I do not understand this sentence about Markov chains (search for the definitions of the notions as given at the end of the question):
In either case (homogeneous or non-homogeneous) the stochastic process may, or may not, be stationary. If it is stationary, its evolution may change over time (non-homogeneous) but this evolution will be the same irrespective of when the process was initiated.
How is it possible that "it may change over time but this evolution will be the same",how can both conditions hold at the same time??
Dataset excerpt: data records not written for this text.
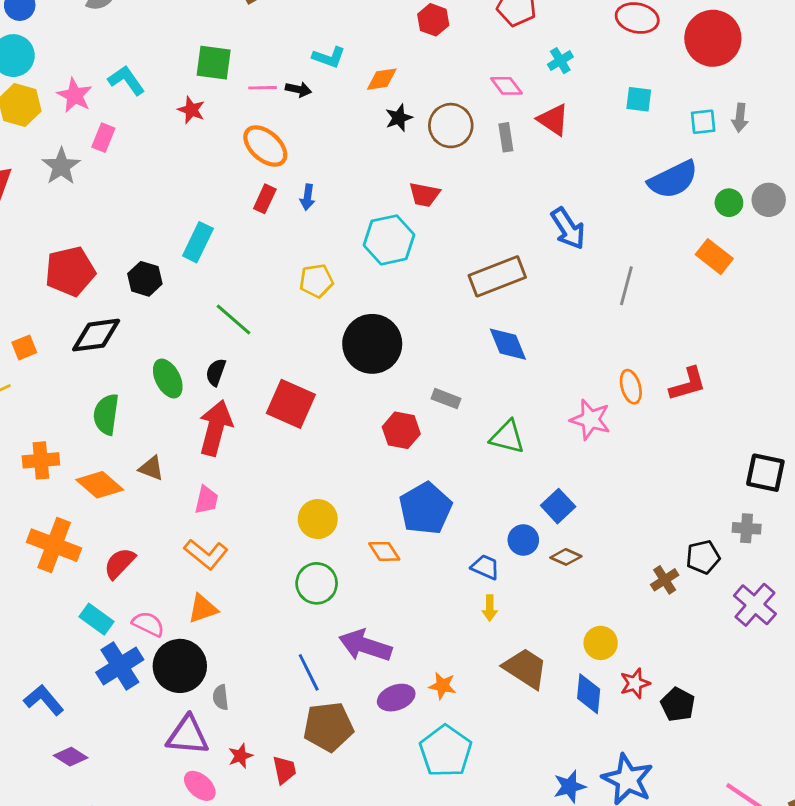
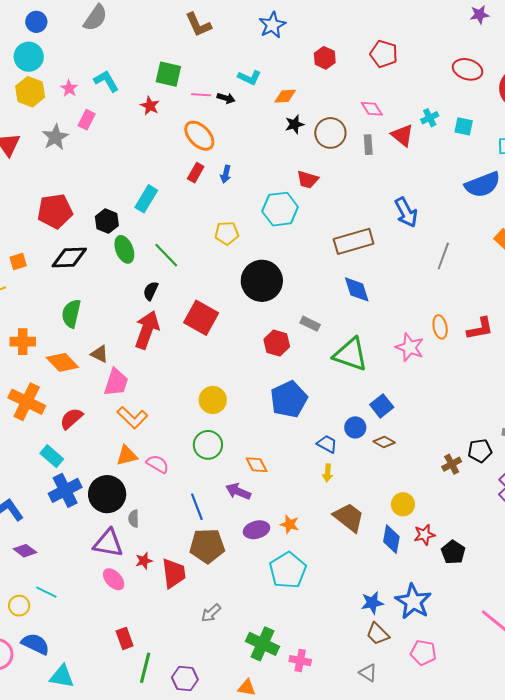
cyan cross: (560, 61) -> (430, 118), moved
pink star: (75, 95) -> (69, 88), size x0.7
green ellipse: (168, 379) -> (124, 249), moved
green triangle: (507, 437) -> (351, 354), size x1.4
pink trapezoid: (206, 500) -> (116, 382), moved, size x1.4
orange diamond: (384, 551) -> (257, 465), moved
pink semicircle: (148, 624) -> (158, 464), moved
purple arrow: (365, 646) -> (238, 491), size x0.7
red trapezoid: (284, 770) -> (174, 573), size x1.5

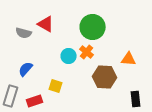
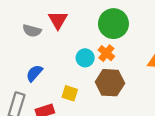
red triangle: (46, 24) -> (58, 20), turned 30
brown hexagon: (105, 77) -> (110, 83), moved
I.e. what is an example of a Markov process ,such that for all $\alpha$, and for all $n$ and all $t_i$ and $x_i$ with $i = 1, 2,..., n$: $$\mathrm{Prob}\{X(t_1) ≤ x_1, X(t_2) ≤ x_2,...,X(t_n) ≤ x_n\}=$$ $$\mathrm{Prob}\{X(t_1 + α) ≤ x_1, X(t_2 + α) ≤ x_2,..., X(t_n + α) ≤ x_n\}?$$
Type this whole sentence ending with 194 (to find appropriate page number):
"If it is stationary, its evolution may change over time (nonhomogeneous) but this evolution will be the same irrespective of when the process was initiated" 194
into google.
It is a somewhat confusing passage. The general intent, I think, is that the dynamic rules of the system (e.g., the transition rates) may change over time—that is, it is non-homogeneous—but if the system happens to be stationary at the present time, it doesn't matter whether it was started just now, or at some time in the distant past. The equilibrium solution will progress the same way in either case.